Security Analyst
Purpose and Scope
We are seeking a detail-oriented and analytical
Security Analyst to join our cybersecurity team. The ideal candidate will monitor our IT/OT infrastructure for security threats, respond to incidents, and support the implementation of security measures to protect organizational assets and data.
Key Roles And Responsibilities
- Monitor networks, systems, and applications for security breaches and investigate violations.
- Conduct security assessments and vulnerability scans using tools such as Nessus, Qualys etc
- Analyse security incidents and provide reports with root cause analysis and remediation steps.
- Maintain and update security tools like SIEM (e.g., Splunk, IBM QRadar, Google SecOps or Sentinel).
- Support onboarding new data sources into SIEM and publish reports for non-compliances.
- Configure, fine-tune, and optimize rule sets, alerts, dashboards, and reports.
- Perform tool upgrades, patching, health checks, and troubleshooting.
- Investigate email security threat and investigate.
- Work with vendors and internal IT to troubleshoot and resolve tool-related issues.
- Work with IT and DevOps teams to ensure secure system configurations and patch management.
- Support compliance efforts (e.g., ISO 27001, NIST).
- Monitor security awareness training for employees and ensure 100% compliance
- Maintain security tool documentation, configurations, playbooks, and standard operating procedures (SOPs).
- Support audits and compliance efforts by providing tool logs, configurations, and evidence as needed.
- Stay up to date with latest cybersecurity trends, threats, and technology solutions.
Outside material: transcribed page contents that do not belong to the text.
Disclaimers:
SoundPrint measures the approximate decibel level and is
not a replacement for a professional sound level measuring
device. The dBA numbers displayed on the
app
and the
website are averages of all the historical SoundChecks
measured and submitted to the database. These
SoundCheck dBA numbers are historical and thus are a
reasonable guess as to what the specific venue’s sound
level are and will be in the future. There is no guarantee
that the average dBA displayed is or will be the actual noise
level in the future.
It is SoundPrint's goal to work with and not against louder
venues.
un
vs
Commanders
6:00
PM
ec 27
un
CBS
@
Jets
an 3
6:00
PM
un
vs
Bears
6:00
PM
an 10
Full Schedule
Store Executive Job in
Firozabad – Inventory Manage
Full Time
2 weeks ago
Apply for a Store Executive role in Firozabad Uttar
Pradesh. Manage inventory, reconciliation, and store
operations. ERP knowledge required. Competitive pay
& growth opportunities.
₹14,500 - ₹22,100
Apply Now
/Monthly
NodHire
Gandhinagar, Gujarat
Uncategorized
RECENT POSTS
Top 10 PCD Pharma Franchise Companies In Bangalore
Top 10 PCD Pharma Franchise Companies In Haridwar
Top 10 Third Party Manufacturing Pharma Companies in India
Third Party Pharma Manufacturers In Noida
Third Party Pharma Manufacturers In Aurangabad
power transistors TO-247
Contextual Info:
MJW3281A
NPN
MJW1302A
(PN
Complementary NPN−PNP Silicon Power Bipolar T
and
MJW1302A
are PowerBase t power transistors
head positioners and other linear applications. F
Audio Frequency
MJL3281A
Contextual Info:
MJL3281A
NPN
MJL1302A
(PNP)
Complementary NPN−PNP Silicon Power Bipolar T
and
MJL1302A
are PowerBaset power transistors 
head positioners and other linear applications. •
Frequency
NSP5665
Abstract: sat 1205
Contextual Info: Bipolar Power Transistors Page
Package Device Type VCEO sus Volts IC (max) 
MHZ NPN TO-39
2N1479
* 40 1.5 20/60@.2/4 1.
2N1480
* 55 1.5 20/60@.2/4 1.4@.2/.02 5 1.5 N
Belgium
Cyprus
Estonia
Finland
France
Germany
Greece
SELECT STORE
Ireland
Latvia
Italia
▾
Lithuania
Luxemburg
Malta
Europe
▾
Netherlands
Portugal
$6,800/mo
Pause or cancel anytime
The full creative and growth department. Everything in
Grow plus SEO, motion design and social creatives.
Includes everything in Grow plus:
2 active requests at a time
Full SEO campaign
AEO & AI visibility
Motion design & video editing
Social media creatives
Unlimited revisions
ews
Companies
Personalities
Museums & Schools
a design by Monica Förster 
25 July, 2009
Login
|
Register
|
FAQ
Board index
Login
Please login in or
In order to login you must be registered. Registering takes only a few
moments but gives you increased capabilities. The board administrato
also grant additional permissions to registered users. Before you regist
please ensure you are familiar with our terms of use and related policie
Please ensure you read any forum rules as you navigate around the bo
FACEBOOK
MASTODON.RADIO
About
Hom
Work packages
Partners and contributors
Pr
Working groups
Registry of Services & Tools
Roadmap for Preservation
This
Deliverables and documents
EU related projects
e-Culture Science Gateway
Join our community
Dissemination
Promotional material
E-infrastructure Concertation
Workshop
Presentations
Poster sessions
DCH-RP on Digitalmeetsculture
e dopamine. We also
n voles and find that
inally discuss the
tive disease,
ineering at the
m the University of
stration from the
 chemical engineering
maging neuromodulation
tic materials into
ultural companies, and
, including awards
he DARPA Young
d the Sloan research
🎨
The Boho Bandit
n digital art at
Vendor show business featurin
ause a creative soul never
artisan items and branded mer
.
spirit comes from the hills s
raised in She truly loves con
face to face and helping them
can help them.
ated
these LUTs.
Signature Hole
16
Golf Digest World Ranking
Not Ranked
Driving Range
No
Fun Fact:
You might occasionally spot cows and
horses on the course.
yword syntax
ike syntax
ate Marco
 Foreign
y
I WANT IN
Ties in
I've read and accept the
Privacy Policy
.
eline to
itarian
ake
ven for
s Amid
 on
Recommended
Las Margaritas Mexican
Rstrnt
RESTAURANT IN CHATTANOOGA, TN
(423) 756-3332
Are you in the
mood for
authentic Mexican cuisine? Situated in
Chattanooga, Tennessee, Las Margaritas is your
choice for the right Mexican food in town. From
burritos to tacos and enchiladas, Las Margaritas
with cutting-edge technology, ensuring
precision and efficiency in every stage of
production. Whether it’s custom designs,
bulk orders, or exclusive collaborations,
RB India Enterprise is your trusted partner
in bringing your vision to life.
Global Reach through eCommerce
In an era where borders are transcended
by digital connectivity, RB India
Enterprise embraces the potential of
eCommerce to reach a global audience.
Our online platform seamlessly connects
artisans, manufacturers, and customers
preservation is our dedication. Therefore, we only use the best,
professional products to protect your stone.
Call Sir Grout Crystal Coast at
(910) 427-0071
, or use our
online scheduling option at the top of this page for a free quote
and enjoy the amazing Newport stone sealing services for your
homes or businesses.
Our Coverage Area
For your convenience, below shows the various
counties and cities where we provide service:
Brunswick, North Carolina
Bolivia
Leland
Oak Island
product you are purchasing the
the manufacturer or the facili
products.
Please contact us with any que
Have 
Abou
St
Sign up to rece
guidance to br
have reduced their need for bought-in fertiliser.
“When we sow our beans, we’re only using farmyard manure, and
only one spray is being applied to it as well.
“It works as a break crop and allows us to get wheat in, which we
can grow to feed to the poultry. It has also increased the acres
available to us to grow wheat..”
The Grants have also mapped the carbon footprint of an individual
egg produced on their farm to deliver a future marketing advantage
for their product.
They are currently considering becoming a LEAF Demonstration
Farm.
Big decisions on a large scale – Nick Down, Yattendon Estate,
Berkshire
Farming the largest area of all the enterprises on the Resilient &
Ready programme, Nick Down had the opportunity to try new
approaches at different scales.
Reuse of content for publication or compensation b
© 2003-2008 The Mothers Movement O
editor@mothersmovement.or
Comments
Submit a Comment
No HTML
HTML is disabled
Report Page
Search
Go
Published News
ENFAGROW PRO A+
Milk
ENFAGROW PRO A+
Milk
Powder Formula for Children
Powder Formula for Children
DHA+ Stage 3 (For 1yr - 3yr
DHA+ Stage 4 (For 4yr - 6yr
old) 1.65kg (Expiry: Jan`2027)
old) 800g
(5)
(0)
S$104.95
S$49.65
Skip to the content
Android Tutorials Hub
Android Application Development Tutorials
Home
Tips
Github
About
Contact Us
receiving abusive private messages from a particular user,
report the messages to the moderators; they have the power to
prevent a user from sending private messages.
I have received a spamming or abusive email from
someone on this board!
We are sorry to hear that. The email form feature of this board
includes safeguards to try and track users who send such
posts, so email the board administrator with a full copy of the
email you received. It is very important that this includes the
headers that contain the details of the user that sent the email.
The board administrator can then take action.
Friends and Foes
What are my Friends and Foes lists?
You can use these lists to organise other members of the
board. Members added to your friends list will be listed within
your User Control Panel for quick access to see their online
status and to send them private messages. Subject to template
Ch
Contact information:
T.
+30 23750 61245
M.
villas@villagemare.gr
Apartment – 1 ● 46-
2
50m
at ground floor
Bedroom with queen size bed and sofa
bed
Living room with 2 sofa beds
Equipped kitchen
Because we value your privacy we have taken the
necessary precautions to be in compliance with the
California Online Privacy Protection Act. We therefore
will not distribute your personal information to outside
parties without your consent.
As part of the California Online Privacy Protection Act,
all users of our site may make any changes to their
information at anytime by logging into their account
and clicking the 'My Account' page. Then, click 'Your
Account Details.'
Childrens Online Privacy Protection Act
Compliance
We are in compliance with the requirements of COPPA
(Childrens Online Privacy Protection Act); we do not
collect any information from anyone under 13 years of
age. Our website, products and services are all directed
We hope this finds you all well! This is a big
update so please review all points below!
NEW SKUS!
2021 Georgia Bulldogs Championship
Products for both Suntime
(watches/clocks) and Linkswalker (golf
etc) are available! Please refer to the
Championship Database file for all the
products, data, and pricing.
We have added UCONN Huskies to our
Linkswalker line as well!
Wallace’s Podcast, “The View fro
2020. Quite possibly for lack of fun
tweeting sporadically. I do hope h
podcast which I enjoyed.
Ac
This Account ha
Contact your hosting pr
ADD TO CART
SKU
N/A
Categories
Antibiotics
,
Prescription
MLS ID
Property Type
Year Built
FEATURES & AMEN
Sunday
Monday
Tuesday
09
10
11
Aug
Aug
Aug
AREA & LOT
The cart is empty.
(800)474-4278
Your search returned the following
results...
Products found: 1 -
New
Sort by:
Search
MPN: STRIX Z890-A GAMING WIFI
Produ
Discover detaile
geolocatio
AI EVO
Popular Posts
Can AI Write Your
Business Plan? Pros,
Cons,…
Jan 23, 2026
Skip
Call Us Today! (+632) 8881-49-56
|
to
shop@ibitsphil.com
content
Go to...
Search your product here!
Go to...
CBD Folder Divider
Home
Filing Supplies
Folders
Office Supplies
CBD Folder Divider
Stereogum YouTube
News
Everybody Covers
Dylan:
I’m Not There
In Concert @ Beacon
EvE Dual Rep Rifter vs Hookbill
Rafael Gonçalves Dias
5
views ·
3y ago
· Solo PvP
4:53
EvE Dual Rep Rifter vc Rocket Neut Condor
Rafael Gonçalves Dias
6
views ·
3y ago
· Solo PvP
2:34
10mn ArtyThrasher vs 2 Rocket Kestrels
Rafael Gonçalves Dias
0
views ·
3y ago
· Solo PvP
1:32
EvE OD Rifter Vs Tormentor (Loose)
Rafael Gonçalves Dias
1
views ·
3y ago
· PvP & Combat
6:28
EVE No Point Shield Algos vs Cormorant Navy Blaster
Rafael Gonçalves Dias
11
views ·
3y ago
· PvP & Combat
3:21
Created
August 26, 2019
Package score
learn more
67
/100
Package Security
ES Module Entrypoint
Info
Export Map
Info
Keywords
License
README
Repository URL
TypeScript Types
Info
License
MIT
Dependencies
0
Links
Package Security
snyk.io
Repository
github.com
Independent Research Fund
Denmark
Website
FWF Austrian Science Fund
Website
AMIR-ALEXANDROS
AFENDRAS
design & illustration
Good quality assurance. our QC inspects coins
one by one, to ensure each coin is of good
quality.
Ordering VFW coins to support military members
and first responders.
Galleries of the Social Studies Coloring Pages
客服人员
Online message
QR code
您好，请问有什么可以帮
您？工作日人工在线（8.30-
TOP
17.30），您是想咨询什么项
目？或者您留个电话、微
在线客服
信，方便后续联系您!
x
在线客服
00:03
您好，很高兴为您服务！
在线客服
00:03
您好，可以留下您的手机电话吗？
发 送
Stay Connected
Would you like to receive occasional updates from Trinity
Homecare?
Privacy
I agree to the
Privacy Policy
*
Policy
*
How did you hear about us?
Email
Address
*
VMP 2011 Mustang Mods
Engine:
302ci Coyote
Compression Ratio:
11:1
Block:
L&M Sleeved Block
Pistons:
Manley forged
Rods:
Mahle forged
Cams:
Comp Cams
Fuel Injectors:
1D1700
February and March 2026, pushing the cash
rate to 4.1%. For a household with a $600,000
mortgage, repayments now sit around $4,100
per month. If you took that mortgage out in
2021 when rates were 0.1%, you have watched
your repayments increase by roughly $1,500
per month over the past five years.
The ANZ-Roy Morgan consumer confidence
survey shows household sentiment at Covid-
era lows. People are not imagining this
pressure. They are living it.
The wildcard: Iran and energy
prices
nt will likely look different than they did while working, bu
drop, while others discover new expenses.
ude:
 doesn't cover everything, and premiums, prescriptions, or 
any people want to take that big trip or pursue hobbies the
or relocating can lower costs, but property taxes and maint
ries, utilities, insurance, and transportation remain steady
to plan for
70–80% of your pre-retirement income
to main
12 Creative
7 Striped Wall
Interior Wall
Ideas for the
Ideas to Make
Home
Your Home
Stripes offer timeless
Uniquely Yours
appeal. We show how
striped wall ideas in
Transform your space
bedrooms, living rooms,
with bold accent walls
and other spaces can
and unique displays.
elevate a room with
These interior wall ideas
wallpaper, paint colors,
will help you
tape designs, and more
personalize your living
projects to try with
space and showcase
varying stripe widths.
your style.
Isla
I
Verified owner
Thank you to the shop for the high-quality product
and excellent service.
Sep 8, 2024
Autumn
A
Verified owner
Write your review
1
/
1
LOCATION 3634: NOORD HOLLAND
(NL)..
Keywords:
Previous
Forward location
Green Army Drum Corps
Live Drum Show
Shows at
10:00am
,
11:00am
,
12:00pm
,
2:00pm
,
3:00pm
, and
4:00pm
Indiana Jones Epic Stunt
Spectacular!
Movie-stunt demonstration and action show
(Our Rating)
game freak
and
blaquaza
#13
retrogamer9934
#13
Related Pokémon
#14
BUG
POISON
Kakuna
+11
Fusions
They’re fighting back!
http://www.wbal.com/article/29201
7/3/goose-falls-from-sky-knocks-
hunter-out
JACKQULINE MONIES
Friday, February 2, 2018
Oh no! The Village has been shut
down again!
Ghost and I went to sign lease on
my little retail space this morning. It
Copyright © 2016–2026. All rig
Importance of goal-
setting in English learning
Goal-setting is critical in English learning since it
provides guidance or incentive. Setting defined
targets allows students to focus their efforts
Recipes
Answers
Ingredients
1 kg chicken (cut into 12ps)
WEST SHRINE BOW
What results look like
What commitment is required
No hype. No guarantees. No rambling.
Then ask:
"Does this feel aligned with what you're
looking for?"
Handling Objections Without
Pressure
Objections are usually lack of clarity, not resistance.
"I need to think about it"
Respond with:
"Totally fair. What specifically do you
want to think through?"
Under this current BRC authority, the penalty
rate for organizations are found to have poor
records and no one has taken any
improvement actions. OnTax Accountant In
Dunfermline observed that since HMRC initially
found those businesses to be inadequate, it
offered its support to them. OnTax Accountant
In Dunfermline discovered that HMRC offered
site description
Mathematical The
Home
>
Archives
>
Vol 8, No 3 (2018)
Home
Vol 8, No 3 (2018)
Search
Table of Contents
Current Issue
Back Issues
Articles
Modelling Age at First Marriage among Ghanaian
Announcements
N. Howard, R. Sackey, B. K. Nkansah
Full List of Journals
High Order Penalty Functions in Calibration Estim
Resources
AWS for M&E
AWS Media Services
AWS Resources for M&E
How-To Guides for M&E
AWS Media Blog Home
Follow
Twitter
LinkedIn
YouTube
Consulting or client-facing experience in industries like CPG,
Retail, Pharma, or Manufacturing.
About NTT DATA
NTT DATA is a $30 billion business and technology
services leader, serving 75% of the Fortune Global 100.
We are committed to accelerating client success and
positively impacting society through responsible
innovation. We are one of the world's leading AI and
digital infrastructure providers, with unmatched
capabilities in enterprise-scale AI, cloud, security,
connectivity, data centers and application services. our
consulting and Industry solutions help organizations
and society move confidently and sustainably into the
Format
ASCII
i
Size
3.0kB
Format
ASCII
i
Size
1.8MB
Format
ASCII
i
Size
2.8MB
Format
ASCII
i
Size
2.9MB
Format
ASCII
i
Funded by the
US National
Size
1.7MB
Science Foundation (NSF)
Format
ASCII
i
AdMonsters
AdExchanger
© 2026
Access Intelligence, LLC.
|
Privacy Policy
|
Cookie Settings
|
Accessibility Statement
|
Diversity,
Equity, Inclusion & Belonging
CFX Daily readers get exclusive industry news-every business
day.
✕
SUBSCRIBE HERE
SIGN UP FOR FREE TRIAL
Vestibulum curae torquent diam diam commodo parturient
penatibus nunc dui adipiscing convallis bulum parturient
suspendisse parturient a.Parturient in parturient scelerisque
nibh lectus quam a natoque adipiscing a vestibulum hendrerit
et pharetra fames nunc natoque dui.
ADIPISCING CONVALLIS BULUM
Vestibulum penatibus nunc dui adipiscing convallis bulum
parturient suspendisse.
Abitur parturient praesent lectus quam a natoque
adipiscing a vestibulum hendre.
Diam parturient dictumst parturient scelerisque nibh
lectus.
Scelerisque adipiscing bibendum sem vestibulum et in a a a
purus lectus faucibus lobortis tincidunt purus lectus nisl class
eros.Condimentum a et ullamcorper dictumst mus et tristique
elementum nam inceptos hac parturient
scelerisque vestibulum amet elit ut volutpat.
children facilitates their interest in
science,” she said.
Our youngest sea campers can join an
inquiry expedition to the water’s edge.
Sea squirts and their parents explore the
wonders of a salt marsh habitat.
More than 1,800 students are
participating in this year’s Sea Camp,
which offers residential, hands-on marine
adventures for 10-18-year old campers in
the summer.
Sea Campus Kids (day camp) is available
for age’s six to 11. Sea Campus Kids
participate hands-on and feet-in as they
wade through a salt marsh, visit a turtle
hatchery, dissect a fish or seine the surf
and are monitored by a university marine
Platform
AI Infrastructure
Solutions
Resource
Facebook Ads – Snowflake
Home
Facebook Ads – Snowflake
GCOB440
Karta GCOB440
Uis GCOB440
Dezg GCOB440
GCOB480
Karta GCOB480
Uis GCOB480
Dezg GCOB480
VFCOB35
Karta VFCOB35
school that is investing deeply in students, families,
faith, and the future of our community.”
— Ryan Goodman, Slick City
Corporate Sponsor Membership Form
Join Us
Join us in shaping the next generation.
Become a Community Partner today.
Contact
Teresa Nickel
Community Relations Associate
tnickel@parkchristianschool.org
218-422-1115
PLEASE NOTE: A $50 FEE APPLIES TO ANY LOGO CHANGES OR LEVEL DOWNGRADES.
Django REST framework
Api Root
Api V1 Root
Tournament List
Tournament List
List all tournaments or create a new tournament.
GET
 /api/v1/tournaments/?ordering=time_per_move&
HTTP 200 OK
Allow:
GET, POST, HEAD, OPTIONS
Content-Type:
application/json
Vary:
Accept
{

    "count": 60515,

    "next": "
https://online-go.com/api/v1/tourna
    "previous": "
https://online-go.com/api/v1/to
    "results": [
Qualification, Skills And Experience
Education & Experience:
- Bachelor's degree in computer science, Information Security, or related field.
- 35 years of experience in a cybersecurity or IT security role.
Technical Skills
- Familiarity with firewalls, IDS/IPS, EDR, Privileged Access Management (PAM) and vulnerability scanners.
- Experience with SIEM tools and log analysis.
- Knowledge of networking protocols, operating systems (Windows, Linux)
- Understanding of frameworks such as ISO 27001, NIST, CIS Controls, MITRE ATT&CK.